_Your instructions_. Identify every line in the records below that contains the word "déchets", and reproduce each one.

Record extracts below:

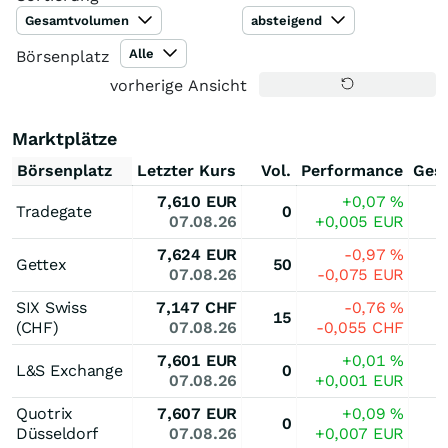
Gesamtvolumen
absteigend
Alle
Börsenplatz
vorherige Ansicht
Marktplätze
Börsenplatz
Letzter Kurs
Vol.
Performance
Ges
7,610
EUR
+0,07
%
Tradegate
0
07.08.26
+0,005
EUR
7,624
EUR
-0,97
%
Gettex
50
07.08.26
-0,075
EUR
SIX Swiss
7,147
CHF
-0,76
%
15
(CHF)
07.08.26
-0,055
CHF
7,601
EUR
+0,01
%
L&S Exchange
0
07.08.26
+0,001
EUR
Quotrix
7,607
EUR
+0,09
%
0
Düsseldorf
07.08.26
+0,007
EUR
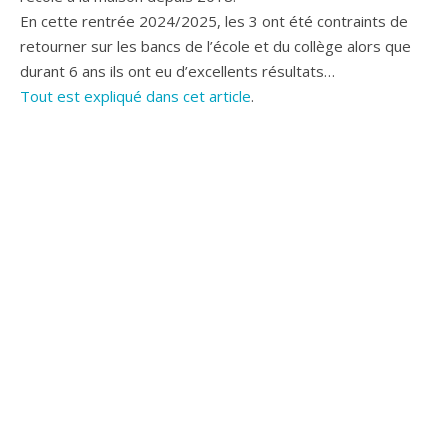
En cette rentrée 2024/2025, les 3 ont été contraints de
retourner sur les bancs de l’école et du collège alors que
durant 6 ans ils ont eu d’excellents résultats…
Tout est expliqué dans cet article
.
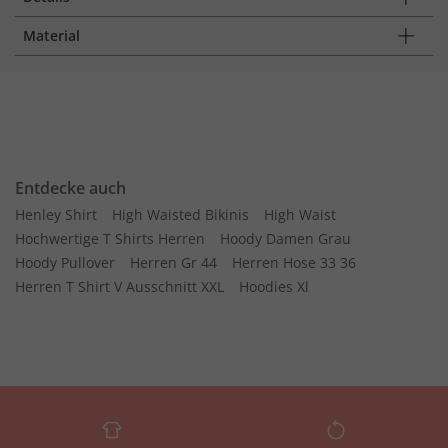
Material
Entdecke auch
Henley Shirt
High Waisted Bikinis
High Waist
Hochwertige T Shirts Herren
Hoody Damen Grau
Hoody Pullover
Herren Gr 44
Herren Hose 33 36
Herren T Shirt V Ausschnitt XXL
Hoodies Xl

End of Record extracts.
Record extracts below:

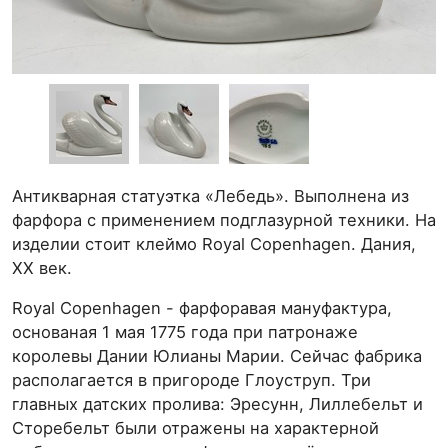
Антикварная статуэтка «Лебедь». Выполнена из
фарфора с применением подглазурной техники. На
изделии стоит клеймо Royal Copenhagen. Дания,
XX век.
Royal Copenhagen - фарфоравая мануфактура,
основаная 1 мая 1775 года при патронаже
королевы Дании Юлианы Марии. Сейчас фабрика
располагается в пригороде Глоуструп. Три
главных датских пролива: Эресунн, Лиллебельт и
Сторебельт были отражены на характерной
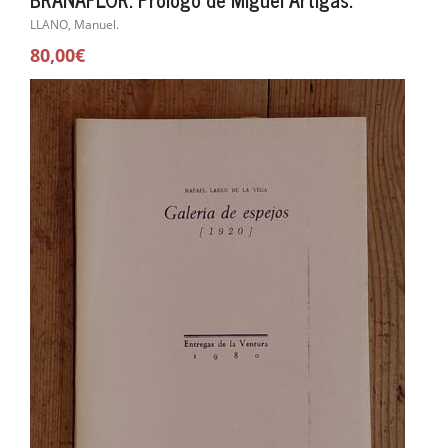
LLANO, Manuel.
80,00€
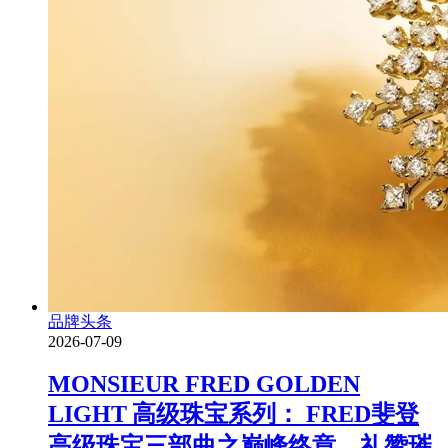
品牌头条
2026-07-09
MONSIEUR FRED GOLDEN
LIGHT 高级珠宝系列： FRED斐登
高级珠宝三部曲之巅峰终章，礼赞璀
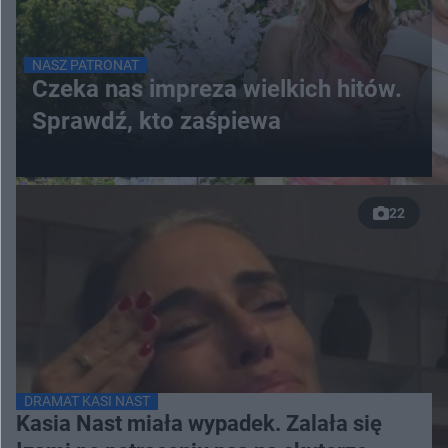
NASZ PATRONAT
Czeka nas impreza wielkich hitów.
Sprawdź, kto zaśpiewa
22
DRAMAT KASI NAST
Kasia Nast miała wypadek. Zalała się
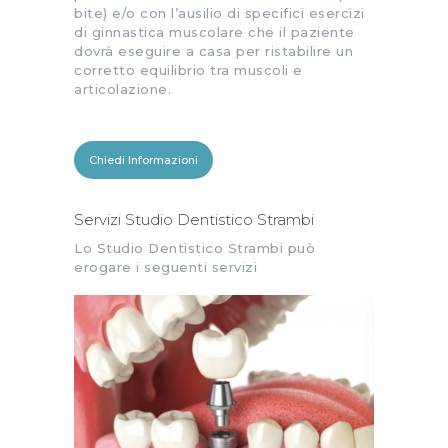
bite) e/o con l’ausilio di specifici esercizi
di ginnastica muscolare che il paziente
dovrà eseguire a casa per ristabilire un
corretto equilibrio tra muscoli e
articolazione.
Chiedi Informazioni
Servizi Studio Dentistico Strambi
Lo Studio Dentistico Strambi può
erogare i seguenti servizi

End of Record extracts.
Record extracts below:

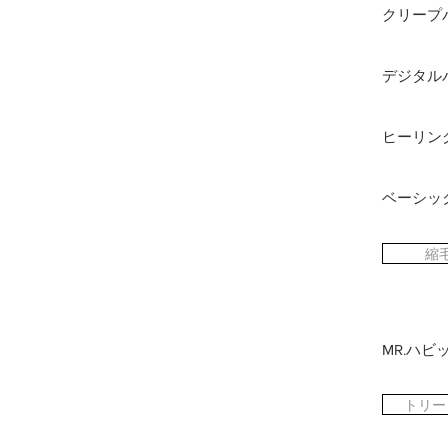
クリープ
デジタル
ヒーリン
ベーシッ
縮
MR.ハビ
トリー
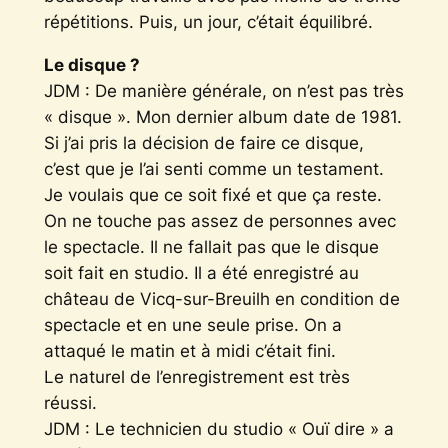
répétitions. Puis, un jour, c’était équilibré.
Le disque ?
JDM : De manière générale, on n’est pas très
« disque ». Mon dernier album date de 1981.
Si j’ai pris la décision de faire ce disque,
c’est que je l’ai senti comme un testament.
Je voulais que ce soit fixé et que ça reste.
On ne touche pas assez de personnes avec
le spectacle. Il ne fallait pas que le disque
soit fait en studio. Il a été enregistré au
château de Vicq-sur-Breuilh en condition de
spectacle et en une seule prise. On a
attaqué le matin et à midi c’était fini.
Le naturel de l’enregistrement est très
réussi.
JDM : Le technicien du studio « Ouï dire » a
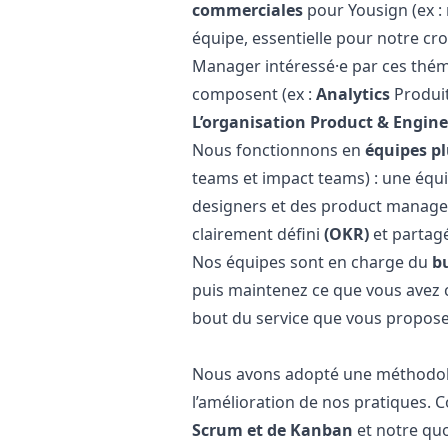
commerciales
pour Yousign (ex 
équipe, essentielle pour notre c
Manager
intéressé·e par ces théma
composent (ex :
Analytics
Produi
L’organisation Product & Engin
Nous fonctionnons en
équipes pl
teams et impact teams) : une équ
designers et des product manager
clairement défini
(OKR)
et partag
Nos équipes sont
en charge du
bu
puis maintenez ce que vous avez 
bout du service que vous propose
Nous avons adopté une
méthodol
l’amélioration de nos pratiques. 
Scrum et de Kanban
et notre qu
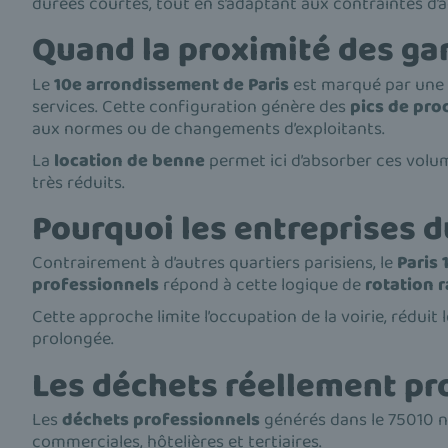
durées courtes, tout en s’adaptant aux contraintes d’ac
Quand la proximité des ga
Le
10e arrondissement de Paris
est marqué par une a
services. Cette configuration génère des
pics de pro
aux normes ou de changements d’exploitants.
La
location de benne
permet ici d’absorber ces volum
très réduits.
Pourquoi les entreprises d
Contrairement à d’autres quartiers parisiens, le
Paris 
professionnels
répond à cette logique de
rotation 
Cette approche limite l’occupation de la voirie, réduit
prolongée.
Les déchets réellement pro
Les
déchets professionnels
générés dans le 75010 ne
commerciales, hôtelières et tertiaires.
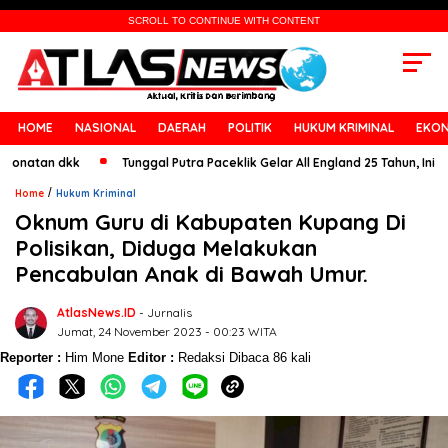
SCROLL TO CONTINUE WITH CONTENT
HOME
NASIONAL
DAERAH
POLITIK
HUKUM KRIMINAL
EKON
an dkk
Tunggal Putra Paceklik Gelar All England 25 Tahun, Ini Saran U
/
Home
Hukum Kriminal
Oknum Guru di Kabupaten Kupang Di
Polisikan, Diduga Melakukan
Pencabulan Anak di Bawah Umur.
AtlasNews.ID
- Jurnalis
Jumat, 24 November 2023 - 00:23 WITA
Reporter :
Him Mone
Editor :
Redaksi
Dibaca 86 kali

End of Record extracts.

_Task answer_.
Les déchets réellement pro
déchets professionnels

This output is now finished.